Filter the material below down to the lines with the word "Like" and give those lines.

Input material START

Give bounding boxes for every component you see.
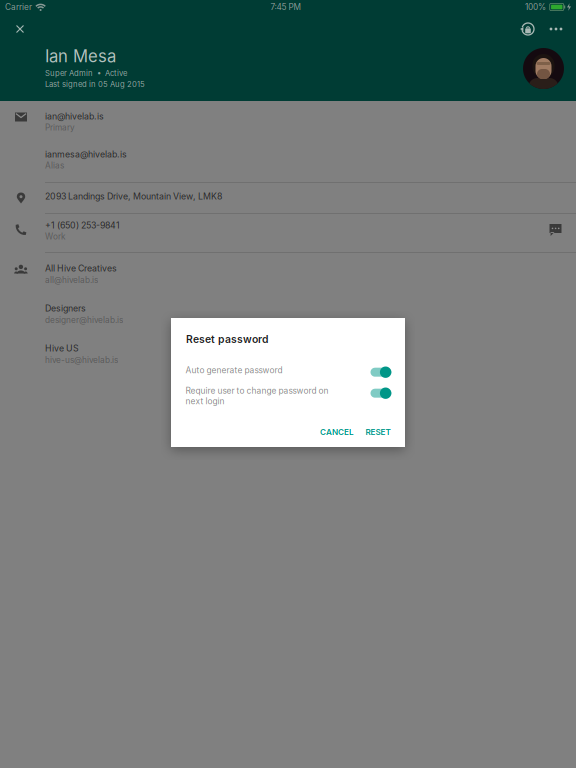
staticText: Carrier (5, 2, 32, 12)
staticText: RESET (366, 427, 390, 437)
staticText: Alias (45, 160, 64, 170)
staticText: hive-us@hivelab.is (45, 355, 118, 365)
button[interactable]: RESET (361, 421, 395, 443)
staticText: All Hive Creatives (45, 263, 117, 274)
staticText: Reset password (186, 333, 268, 346)
staticText: Ian Mesa (45, 46, 116, 66)
staticText: Require user to change password on (186, 386, 328, 396)
staticText: 100% (525, 2, 546, 12)
staticText: ian@hivelab.is (45, 111, 104, 122)
staticText: all@hivelab.is (45, 275, 98, 285)
staticText: next login (186, 396, 224, 406)
staticText: ianmesa@hivelab.is (45, 149, 127, 160)
staticText: Designers (45, 303, 86, 314)
staticText: Super Admin • Active (45, 68, 127, 78)
button[interactable]: Send message (542, 217, 568, 243)
staticText: CANCEL (320, 427, 354, 437)
staticText: Hive US (45, 343, 79, 354)
button[interactable]: Reset password (513, 14, 543, 44)
staticText: Auto generate password (186, 365, 282, 375)
staticText: Primary (45, 122, 75, 132)
staticText: 7:45 PM (271, 2, 301, 12)
staticText: Work (45, 232, 66, 242)
staticText: designer@hivelab.is (45, 315, 123, 325)
button[interactable]: Close (5, 14, 35, 44)
staticText: Last signed in 05 Aug 2015 (45, 80, 145, 89)
button[interactable]: More options (541, 14, 571, 44)
staticText: +1 (650) 253-9841 (45, 220, 120, 231)
staticText: 2093 Landings Drive, Mountain View, LMK8 (45, 191, 222, 202)
button[interactable]: CANCEL (316, 421, 358, 443)
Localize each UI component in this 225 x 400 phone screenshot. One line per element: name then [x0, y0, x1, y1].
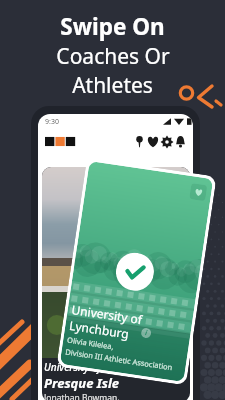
button[interactable]: Location	[133, 135, 146, 148]
button[interactable]: Like	[60, 161, 213, 382]
staticText: Presque Isle	[44, 374, 120, 392]
button[interactable]: Notifications	[174, 135, 187, 148]
staticText: University of	[71, 301, 143, 327]
staticText: Lynchburg	[68, 317, 131, 342]
button[interactable]: Favorites	[146, 135, 160, 149]
staticText: Jonathan Bowman,	[44, 392, 120, 400]
staticText: Coaches Or	[56, 42, 170, 71]
button[interactable]: Like	[189, 183, 207, 201]
staticText: Division III Athletic Association	[65, 346, 173, 372]
button[interactable]: S2S home	[45, 135, 73, 148]
staticText: 9:30	[45, 117, 59, 127]
button[interactable]: University of Maine	[42, 167, 190, 400]
staticText: i	[144, 328, 149, 338]
staticText: University of Maine	[44, 360, 132, 374]
button[interactable]: Info	[140, 327, 152, 339]
staticText: Swipe On	[60, 11, 165, 42]
staticText: Athletes	[72, 71, 153, 100]
button[interactable]: Settings	[160, 135, 174, 149]
staticText: Olivia Kilelea,	[67, 335, 115, 352]
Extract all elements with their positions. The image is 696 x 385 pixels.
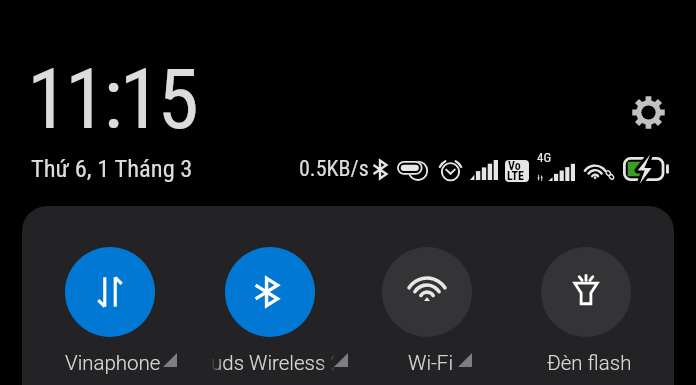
button[interactable]: Vinaphone	[23, 347, 203, 379]
button[interactable]: Wi-Fi	[340, 347, 520, 379]
button[interactable]: uds Wireless 2	[225, 247, 315, 337]
staticText: Thứ 6, 1 Tháng 3	[31, 154, 193, 183]
button[interactable]: Đèn flash	[499, 347, 679, 379]
staticText: 11:15	[27, 50, 196, 148]
button[interactable]: Wi-Fi	[382, 247, 472, 337]
staticText: LTE	[507, 169, 524, 182]
staticText: Wi-Fi	[408, 351, 453, 375]
staticText: Đèn flash	[547, 351, 632, 375]
staticText: Vinaphone	[65, 351, 161, 375]
staticText: Vo	[508, 160, 521, 173]
button[interactable]: Đèn flash	[541, 247, 631, 337]
button[interactable]: uds Wireless 2	[183, 347, 363, 379]
button[interactable]: Settings	[630, 94, 667, 131]
button[interactable]: Vinaphone	[65, 247, 155, 337]
staticText: 0.5KB/s	[299, 156, 369, 182]
staticText: uds Wireless 2	[211, 351, 335, 375]
staticText: 4G	[537, 150, 552, 165]
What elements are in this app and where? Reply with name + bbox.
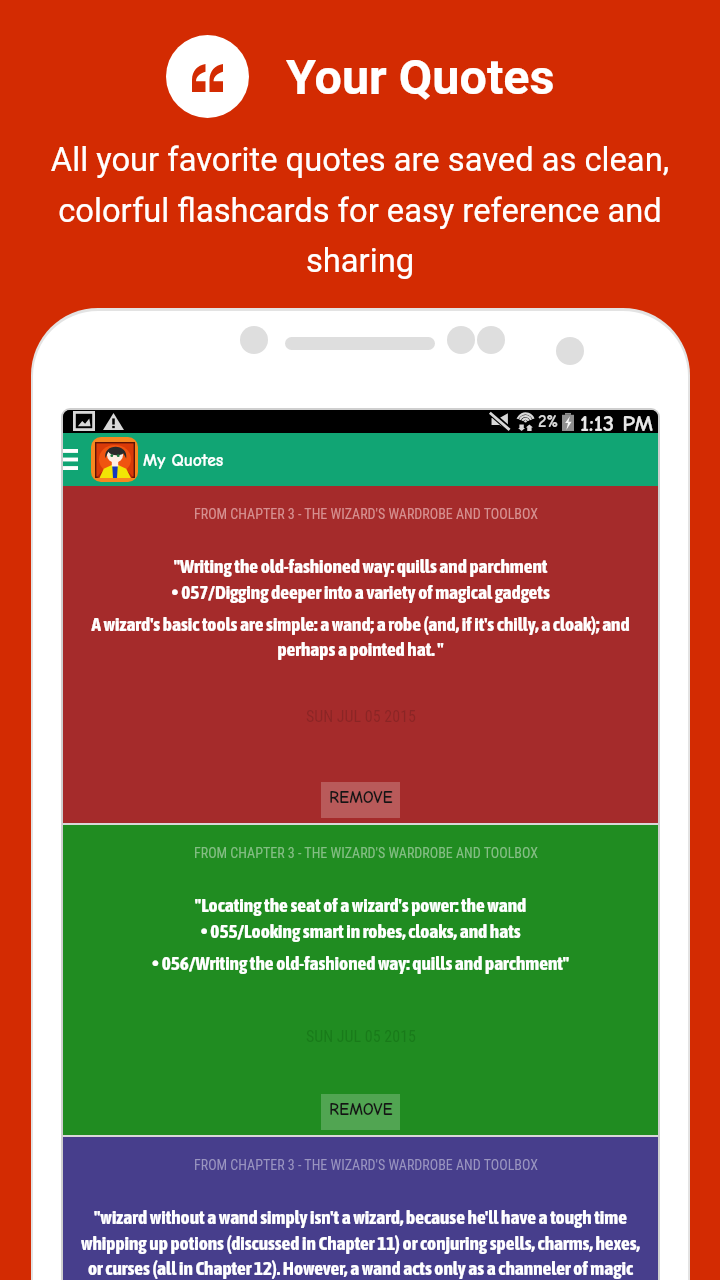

Input material END

**Solution**
button[interactable]: Like	[60, 161, 213, 382]
button[interactable]: Like	[189, 183, 207, 201]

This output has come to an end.